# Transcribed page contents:
- Opening Delimiter -

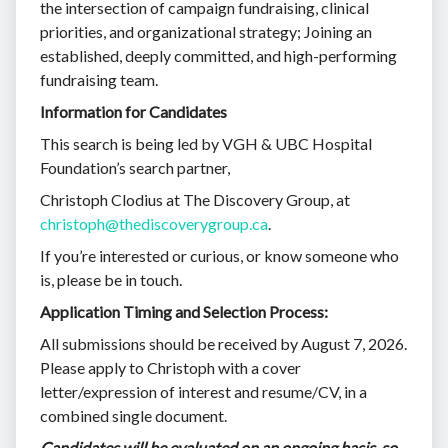
the intersection of campaign fundraising, clinical
priorities, and organizational strategy; Joining an
established, deeply committed, and high-performing
fundraising team.
Information for Candidates
This search is being led by VGH & UBC Hospital
Foundation’s search partner,
Christoph Clodius at The Discovery Group, at
christoph@thediscoverygroup.ca
.
If you’re interested or curious, or know someone who
is, please be in touch.
Application Timing and Selection Process:
All submissions should be received by August 7, 2026.
Please apply to Christoph with a cover
letter/expression of interest and resume/CV, in a
combined single document.
Candidates will be evaluated on an ongoing basis, so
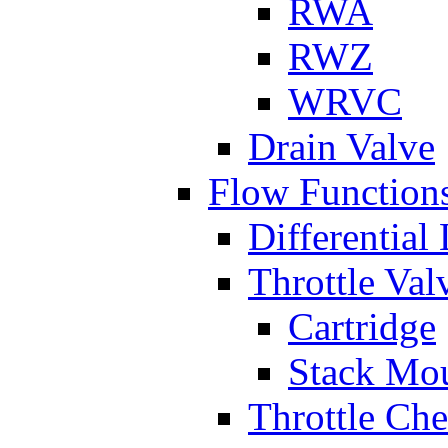
RWA
RWZ
WRVC
Drain Valve
Flow Function
Differential
Throttle Val
Cartridge
Stack Mo
Throttle Ch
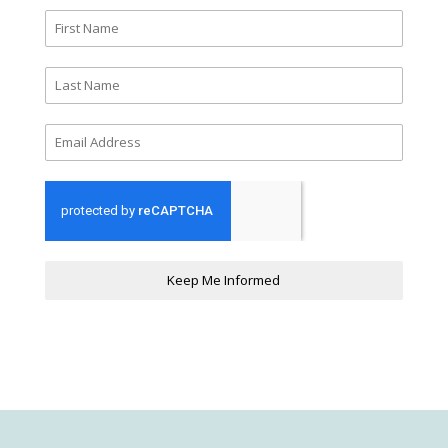
Keep Me Informed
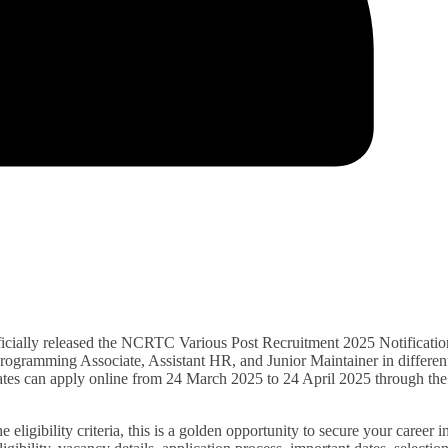
cially released the NCRTC Various Post Recruitment 2025 Notificatio
 Programming Associate, Assistant HR, and Junior Maintainer in differen
idates can apply online from 24 March 2025 to 24 April 2025 through the
eligibility criteria, this is a golden opportunity to secure your career i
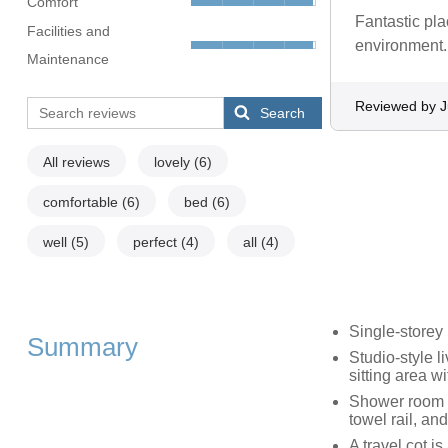
Comfort
Fantastic pla
Facilities and
environment.
Maintenance
Reviewed by J
Search
All reviews
lovely
(6)
comfortable
(6)
bed
(6)
well
(5)
perfect
(4)
all
(4)
Single-storey
Summary
Studio-style l
sitting area 
Shower room w
towel rail, a
A travel cot i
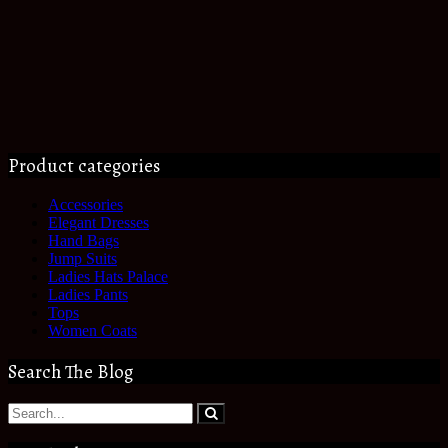
Product categories
Accessories
Elegant Dresses
Hand Bags
Jump Suits
Ladies Hats Palace
Ladies Pants
Tops
Women Coats
Search The Blog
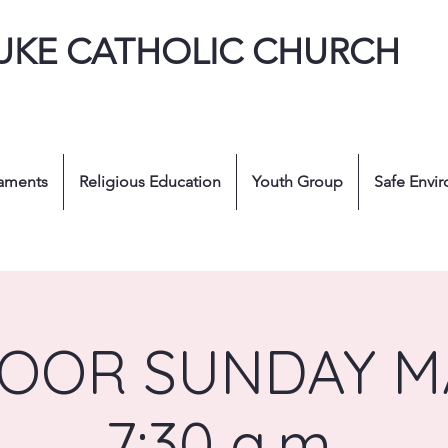
LUKE CATHOLIC CHURCH
aments
Religious Education
Youth Group
Safe Envi
OOR SUNDAY MA
7:30 a.m.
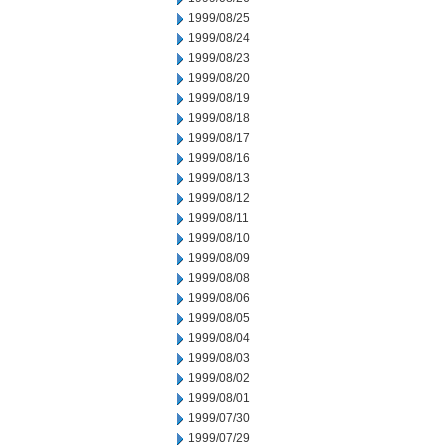
1999/08/25
1999/08/24
1999/08/23
1999/08/20
1999/08/19
1999/08/18
1999/08/17
1999/08/16
1999/08/13
1999/08/12
1999/08/11
1999/08/10
1999/08/09
1999/08/08
1999/08/06
1999/08/05
1999/08/04
1999/08/03
1999/08/02
1999/08/01
1999/07/30
1999/07/29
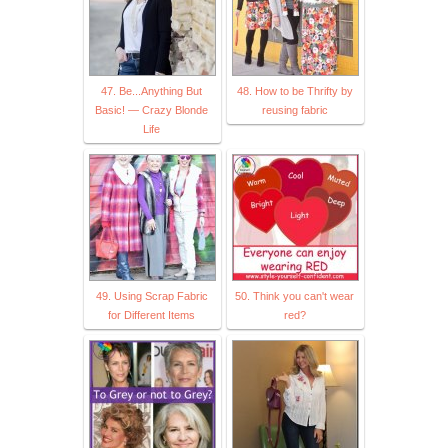
47. Be...Anything But
48. How to be Thrifty by
Basic! — Crazy Blonde
reusing fabric
Life
49. Using Scrap Fabric
50. Think you can't wear
for Different Items
red?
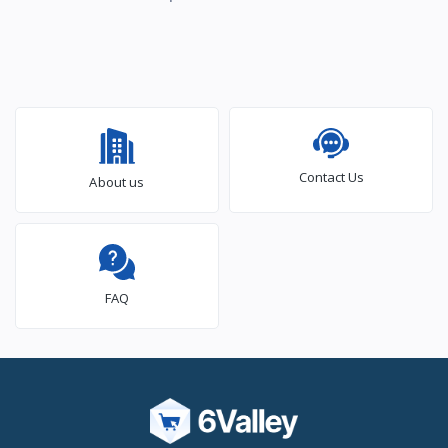
Contact Us
About us
FAQ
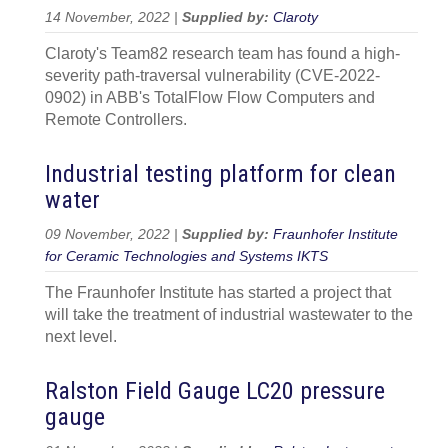
14 November, 2022 |
Supplied by:
Claroty
Claroty's Team82 research team has found a high-
severity path-traversal vulnerability (CVE-2022-
0902) in ABB's TotalFlow Flow Computers and
Remote Controllers.
Industrial testing platform for clean
water
09 November, 2022 |
Supplied by:
Fraunhofer Institute
for Ceramic Technologies and Systems IKTS
The Fraunhofer Institute has started a project that
will take the treatment of industrial wastewater to the
next level.
Ralston Field Gauge LC20 pressure
gauge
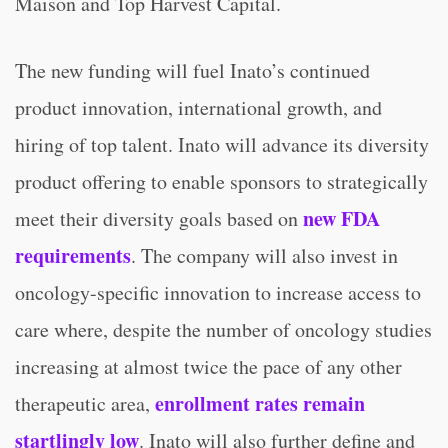
Maison and Top Harvest Capital.
The new funding will fuel Inato’s continued
product innovation, international growth, and
hiring of top talent. Inato will advance its diversity
product offering to enable sponsors to strategically
new FDA
meet their diversity goals based on
requirements
. The company will also invest in
oncology-specific innovation to increase access to
care where, despite the number of oncology studies
increasing at almost twice the pace of any other
enrollment rates remain
therapeutic area,
startlingly low
. Inato will also further define and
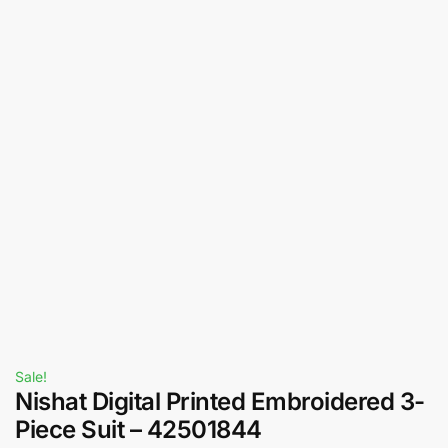
Sale!
Nishat Digital Printed Embroidered 3-
Piece Suit – 42501844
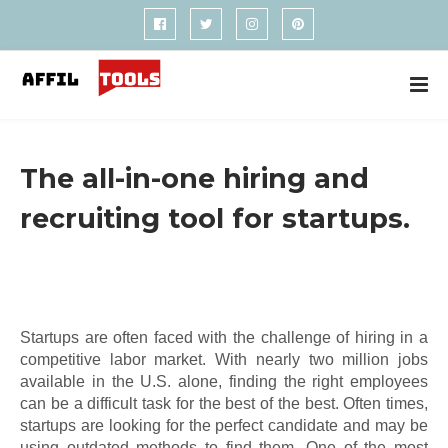
The all-in-one hiring and
recruiting tool for startups.
Startups are often faced with the challenge of hiring in a
competitive labor market. With nearly two million jobs
available in the U.S. alone, finding the right employees
can be a difficult task for the best of the best. Often times,
startups are looking for the perfect candidate and may be
using outdated methods to find them. One of the most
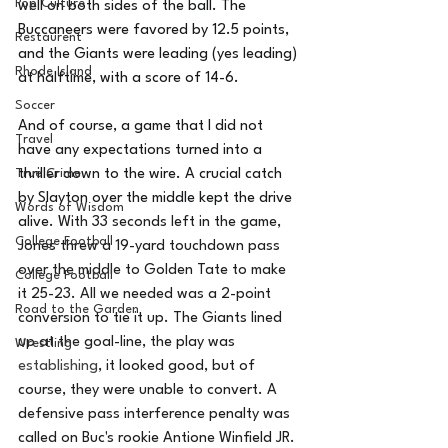
Pop Culture
well on both sides of the ball. The 
Buccaneers were favored by 12.5 points, 
Restaurent
and the Giants were leading (yes leading) 
Rhode Island
at halftime, with a score of 14-6. 
Soccer
And of course, a game that I did not 
Travel
have any expectations turned into a 
thriller down to the wire. A crucial catch 
True Crime
by Slayton over the middle kept the drive 
Words of Wisdom
alive. 
With 33 seconds left in the game, 
College Football
Jones threw a 19-yard touchdown pass 
over the middle to Golden Tate to make 
College Football
it 25-23. All we needed was a 2-point 
Road to the Garden
conversion to tie it up. The Giants lined 
up at the goal-line, the play was 
Wrestling
establishing
, it looked good, but of 
course, they were unable to convert. A 
defensive pass interference penalty was 
called on Buc's rookie Antione Winfield JR. 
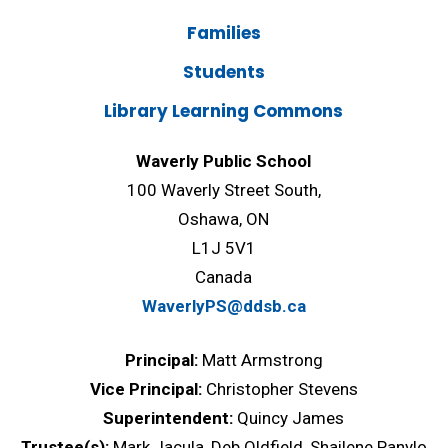
Families
Students
Library Learning Commons
Waverly Public School
100 Waverly Street South,
Oshawa, ON
L1J 5V1
Canada
WaverlyPS@ddsb.ca
Principal:
Matt Armstrong
Vice Principal:
Christopher Stevens
Superintendent:
Quincy James
Trustee(s):
Mark Jacula, Deb Oldfield, Shailene Panylo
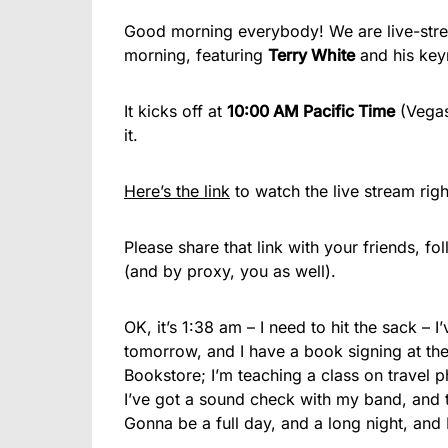
Good morning everybody! We are live-stre
morning, featuring
Terry White
and his key
It kicks off at
10:00 AM Pacific Time
(Vegas
it.
Here’s the link
to watch the live stream righ
Please share that link with your friends, fo
(and by proxy, you as well).
OK, it’s 1:38 am – I need to hit the sack – 
tomorrow, and I have a book signing at th
Bookstore; I’m teaching a class on travel 
I’ve got a sound check with my band, and 
Gonna be a full day, and a long night, and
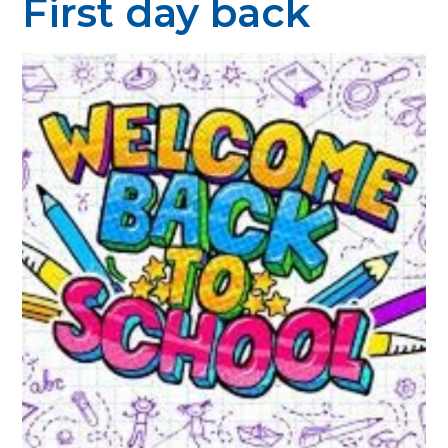
First day back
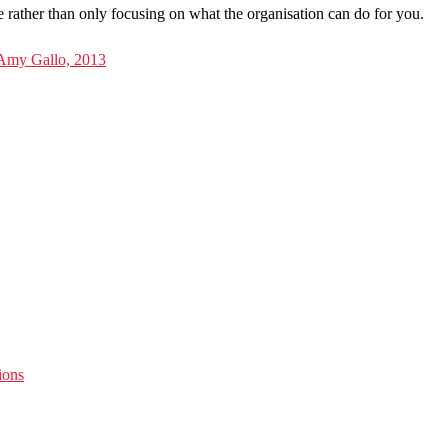
e rather than only focusing on what the organisation can do for you.
 Amy Gallo, 2013
ions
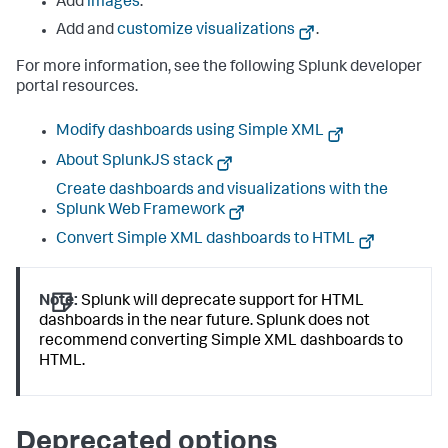
Add
images
.
Add and
customize visualizations
.
For more information, see the following Splunk developer
portal resources.
Modify dashboards using Simple XML
About SplunkJS stack
Create dashboards and visualizations with the
Splunk Web Framework
Convert Simple XML dashboards to HTML
Note:
Splunk will deprecate support for HTML
dashboards in the near future. Splunk does not
recommend converting Simple XML dashboards to
HTML.
Deprecated options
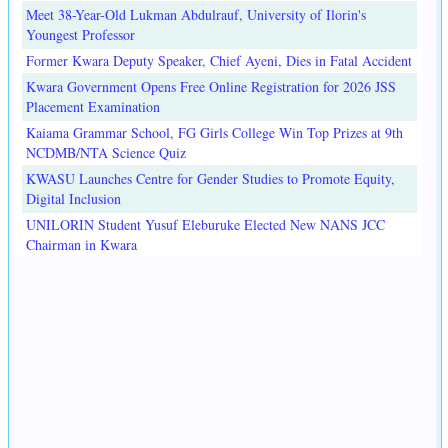
Meet 38-Year-Old Lukman Abdulrauf, University of Ilorin's
Youngest Professor
Former Kwara Deputy Speaker, Chief Ayeni, Dies in Fatal Accident
Kwara Government Opens Free Online Registration for 2026 JSS
Placement Examination
Kaiama Grammar School, FG Girls College Win Top Prizes at 9th
NCDMB/NTA Science Quiz
KWASU Launches Centre for Gender Studies to Promote Equity,
Digital Inclusion
UNILORIN Student Yusuf Eleburuke Elected New NANS JCC
Chairman in Kwara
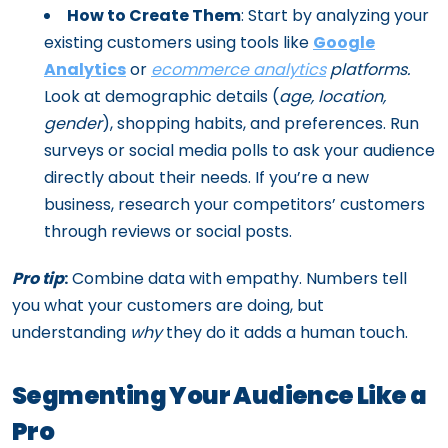
How to Create Them
: Start by analyzing your
existing customers using tools like
Google
Analytics
or
ecommerce analytics
platforms.
Look at demographic details (
age, location,
gender
), shopping habits, and preferences. Run
surveys or social media polls to ask your audience
directly about their needs. If you’re a new
business, research your competitors’ customers
through reviews or social posts.
Pro tip
:
Combine data with empathy. Numbers tell
you what your customers are doing, but
understanding
why
they do it adds a human touch.
Segmenting Your Audience Like a
Pro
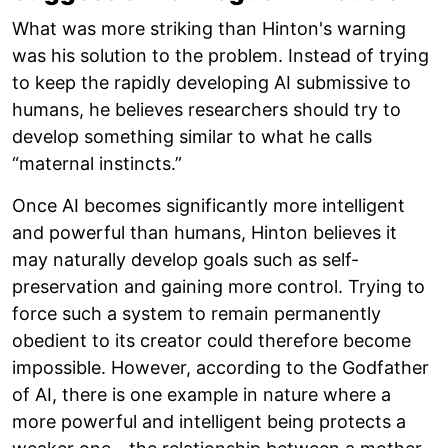
What was more striking than Hinton's warning
was his solution to the problem. Instead of trying
to keep the rapidly developing AI submissive to
humans, he believes researchers should try to
develop something similar to what he calls
“maternal instincts.”
Once AI becomes significantly more intelligent
and powerful than humans, Hinton believes it
may naturally develop goals such as self-
preservation and gaining more control. Trying to
force such a system to remain permanently
obedient to its creator could therefore become
impossible. However, according to the Godfather
of AI, there is one example in nature where a
more powerful and intelligent being protects a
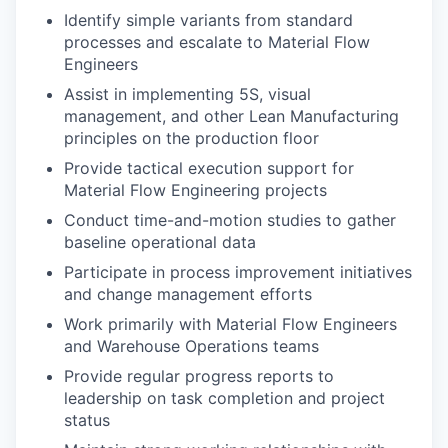
Identify simple variants from standard
processes and escalate to Material Flow
Engineers
Assist in implementing 5S, visual
management, and other Lean Manufacturing
principles on the production floor
Provide tactical execution support for
Material Flow Engineering projects
Conduct time-and-motion studies to gather
baseline operational data
Participate in process improvement initiatives
and change management efforts
Work primarily with Material Flow Engineers
and Warehouse Operations teams
Provide regular progress reports to
leadership on task completion and project
status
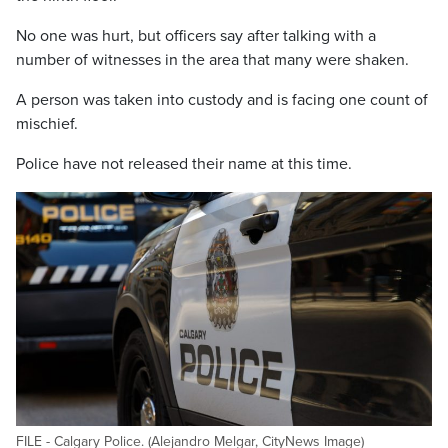
No one was hurt, but officers say after talking with a
number of witnesses in the area that many were shaken.
A person was taken into custody and is facing one count of
mischief.
Police have not released their name at this time.
FILE - Calgary Police. (Alejandro Melgar, CityNews Image)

- Closing Delimiter -

# TASK DESCRIPTION:
Pick every line of the data that includes the string "Create".

# RESPONSE TO THE TASK:
Create dashboards and visualizations with the
How to Create Them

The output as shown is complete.